Now that we have updated the code lets actually use it.  First thing you need to do is download the zip of my repo

glitchv0/AWX-on-AWS
An updated version of Amazon’s outdated repo. Contribute to glitchv0/AWX-on-AWS development by creating an account on GitHub.

Login to your AWS account and create an S3 bucket.  I’ll name mine: glitchv0-awx

Unzip the repo and upload the 4 folders into your new bucket.  It should look like this when you are done.

Now I’m going to assume you are setting up from scratch and don’t already have a VPC etc that you want to deploy into.  Luckily this CloudFormation template will create everything for you, including the VPCs and subnets.

Go into the templates folder on your bucket and click awx-master.template.  At the bottom right click the object URL and copy the link.  It should look something like this:

https://glitchv0-awx.s3.amazonaws.com/templates/awx-master.template

Next, we need to create an SSH key pair to associate with the EC2 instances.  If you already have one created and ready you can skip this step.

Go to Services > EC2.  On the left side menu scroll down to Key Pairs under Network and Security.  Click Create key pair in the top right corner.  Name it whatever you like and create the key.  Make sure you save the key when prompted, you will not get another chance and will have to create a new one if you lose or didn’t save the key.


Go to Services > CloudFormation.  Click on Create stack.  Paste your URL into the box asking for the S3 URL, hit next.

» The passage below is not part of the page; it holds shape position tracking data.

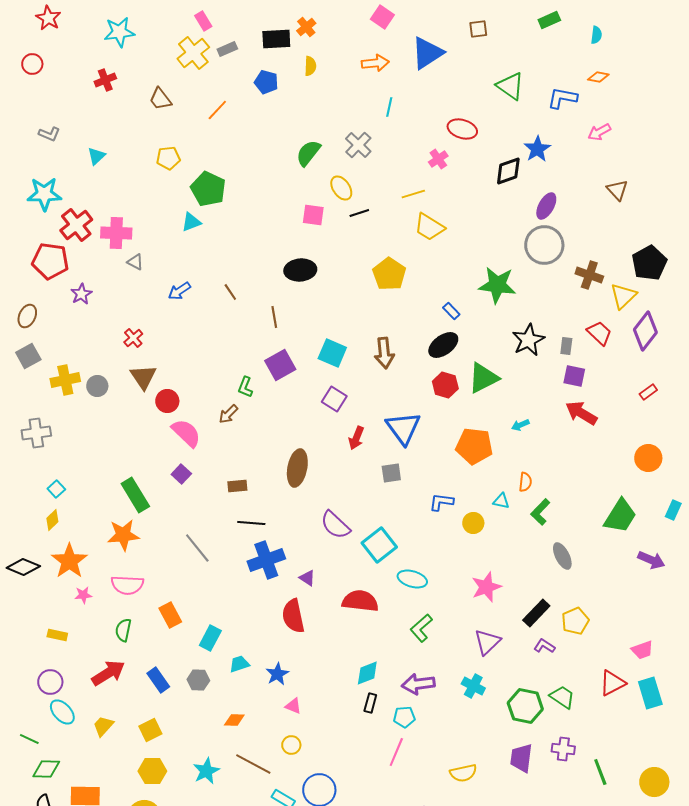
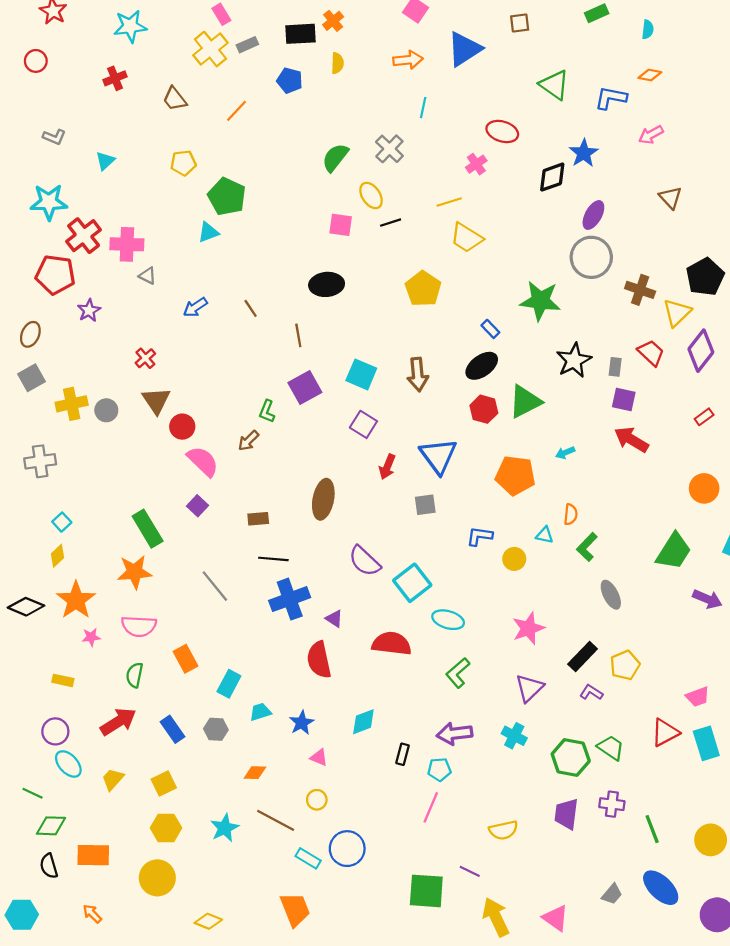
cyan diamond: (367, 673) -> (363, 722), moved

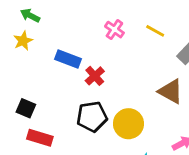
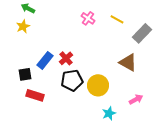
blue rectangle: (68, 59) -> (45, 60), moved, turned -72
red cross: (95, 76) -> (66, 58), moved
black square: (26, 108) -> (25, 74), turned -32

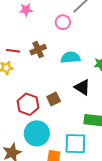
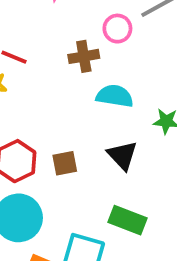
brown cross: (38, 50) -> (84, 56), moved

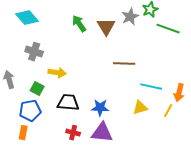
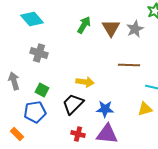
gray star: (130, 17) -> (135, 29), moved
green arrow: (79, 24) -> (84, 25), turned 66
yellow arrow: (57, 73) -> (85, 82), moved
black trapezoid: (68, 103) -> (73, 104), turned -50
orange rectangle: (23, 133) -> (17, 134), moved, turned -56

Give the stack a name, I’ll name mine GV0-AWX.  Select the number of AZs you want to use.  I’d do at least 2, which 2 is up to you.  Next it will have VPC CIDRs and Subnet CIDRs filled out for you.  You can change these if you like, I’m going to leave mine at defaults.


In the Allowed Bastion, enter your public IP address so that you can SSH if needed. Make sure you use CIDR notation: 208.1.1.1/32 .  You can also put 0.0.0.0/0 if you want it to be wide open (I wouldn’t recommend that).  In the Key Pair name, select the key pair you created earlier or your existing if you already had one.  The cluster size defaults to 2 but I would change it to 1, you can always scale out later.


Set a DB username and password.  Down a bit set the admin username and password for AWX.  Finally, in the Quick Start S3 Bucket Name, change that to the S3 bucket you made earlier.  Delete the contents of the Quick Start S3 Key Prefix, it isn’t needed in our case.



Click Next.  Tags are something I’d highly recommend you do.  I’m going tag mine as Name: AWX.  Once you’ve added your tags click Next at the bottom.

Almost done, scroll all the way to the bottom and check the two boxes that will allow CloudFormation to do its thing.  If you don’t, this won’t work.  Once both are check, click Create stack.

That’s it… go to lunch… no, seriously go to lunch, this is going to take a very long time.  It takes about 30 to 45 minutes to create everything.

Once it is completed the URL for your new AWX instance in on the outputs tab of the stack.


If you already have an existing VPC and subnets you want to deploy to, then you should follow this slightly different template.

In your S3 bucket, templates folder.  Select awx-workload.template, copy the URL at the bottom.

Go to Services > CloudFormation.  Click create stack.  From here you get to select your existing VPC along with what Public and Private subnets you want to use.  The only thing you may want to update I the Amazon RDS Access CIDR.  It is set pretty wide open by default and should probably be set the CIDR of your private subnets.

Once you’ve set your settings the rest is like the previous steps.  This does still take a while.  Like the scratch version the URL will be in the outputs section of the stack.